Construction métallique : les points noirs de la croissance
La branche prête le flanc sur trois points faibles : d'abord la difficulté de recrutement dans des métiers hautement qualifiés, de l'atelier au laboratoire, due sans doute à un défaut d'image, et ensuite la limitation des financements assistance-développement. Mais surtout, les entreprises sont plombées par des pratiques de marchés aussi laxistes que favorables à une concurrence " grise ", pour ne pas dire " déloyale ", que dénonce Roger Briand, Président du SFCM, parce qu'issue des décisions mêmes de l'acheteur public.
Haute valeur ajoutée et zéro déchets : susciter des vocations ?

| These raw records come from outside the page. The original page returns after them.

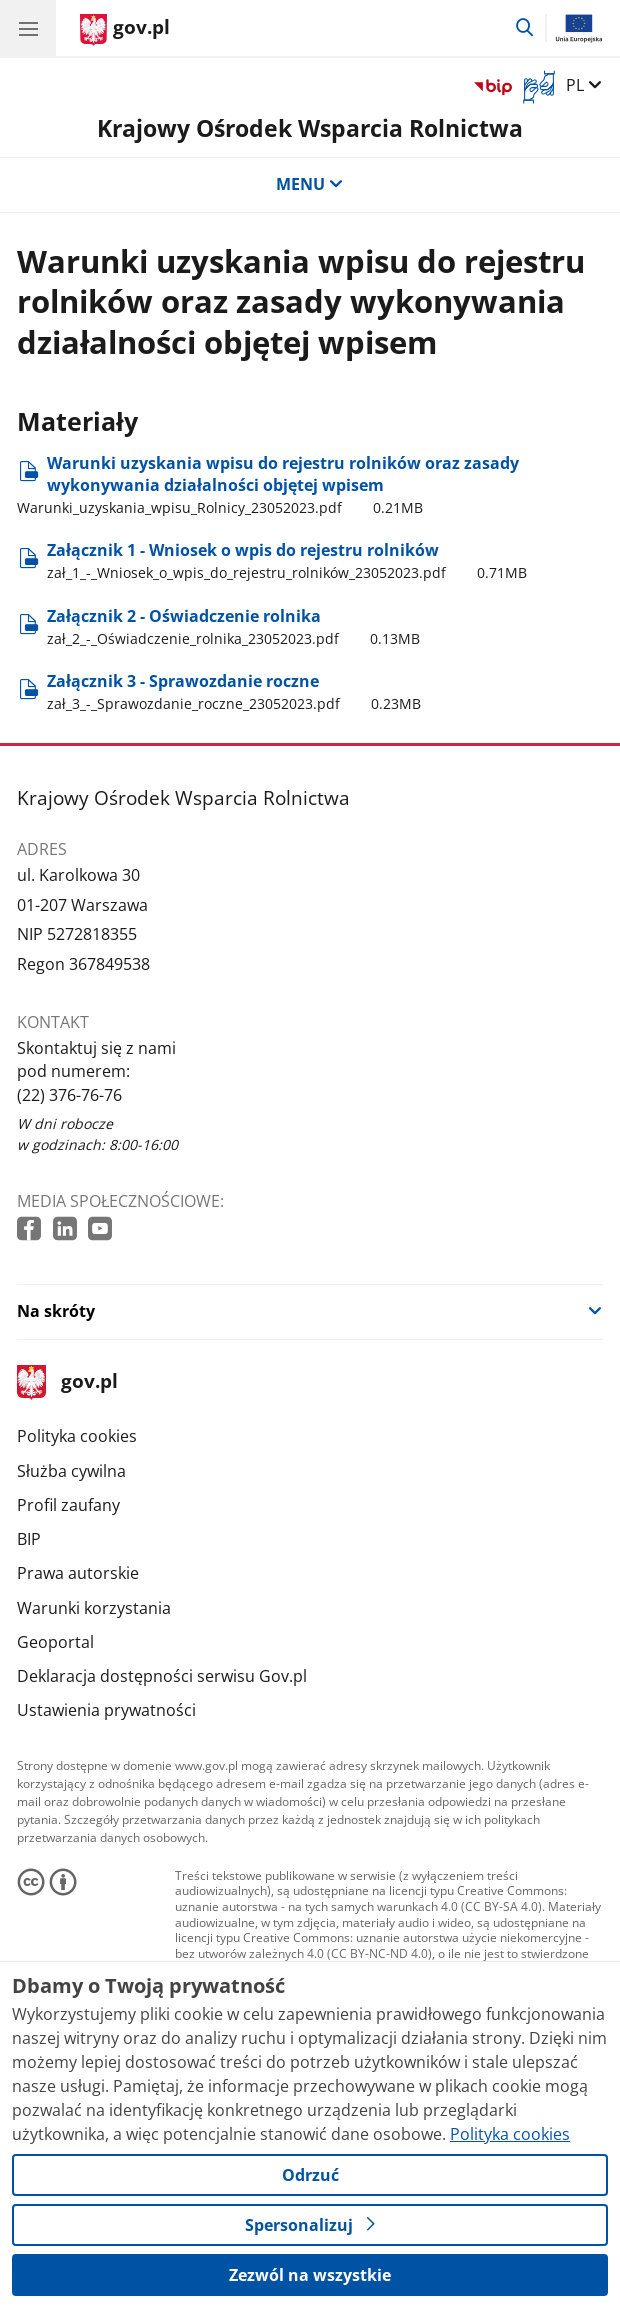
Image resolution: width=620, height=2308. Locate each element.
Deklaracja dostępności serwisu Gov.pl (162, 1676)
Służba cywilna (71, 1471)
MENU (310, 184)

La construction métallique a du mal à recruter pour répondre à la demande dans l'immédiat. Pénibilité de la sidérurgie et dangerosité de la construction traditionnelle restent associées à l'image de la construction métallique, alors que le secteur a largement évolué vers la robotique et la préfabrication de haute précision en usine, et des moyens de levage et de transfert commandés par des opérateurs en nacelles motorisées sur chantier. Les métiers de la construction métallique proposent des postes " propres ", tout au long du cycle de vie pour ainsi dire " perpétuel " d'un matériau d'où est absente la notion de déchet. Parallèlement, la modernisation de l'enseignement professionnel (en cours) devrait réduire ce retard, avec l'innovation d'un nouveau BTS " Architectures en métal, conception et réalisation ". À plus longue échéance, c'est la formation d'ingénieurs et de chercheurs qui mériterait d'être valorisée et soutenue.Financement du CTICM : méconnaissance ou erreur d'appréciation ?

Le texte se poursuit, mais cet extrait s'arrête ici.